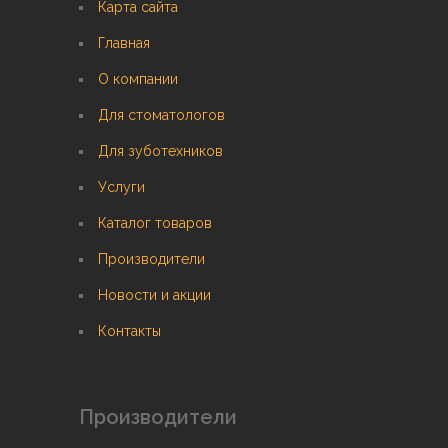
Карта сайта
Главная
О компании
Для стоматологов
Для зуботехников
Услуги
Каталог товаров
Производители
Новости и акции
Контакты
Производители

Instructions to follow: Would you retype the material exactly, omitting each picture?

Answer:
Карта сайта
Главная
О компании
Для стоматологов
Для зуботехников
Услуги
Каталог товаров
Производители
Новости и акции
Контакты
Производители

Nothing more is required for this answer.